(Collected data entries)
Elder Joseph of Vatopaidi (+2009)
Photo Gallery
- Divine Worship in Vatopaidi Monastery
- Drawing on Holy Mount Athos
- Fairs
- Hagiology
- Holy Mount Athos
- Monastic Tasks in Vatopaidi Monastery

REQUIRED WORK:
Without leaving anything out, repeat every entry shown above.

RESULT OF THE EXERCISE:
Elder Joseph of Vatopaidi (+2009)
Photo Gallery
- Divine Worship in Vatopaidi Monastery
- Drawing on Holy Mount Athos
- Fairs
- Hagiology
- Holy Mount Athos
- Monastic Tasks in Vatopaidi Monastery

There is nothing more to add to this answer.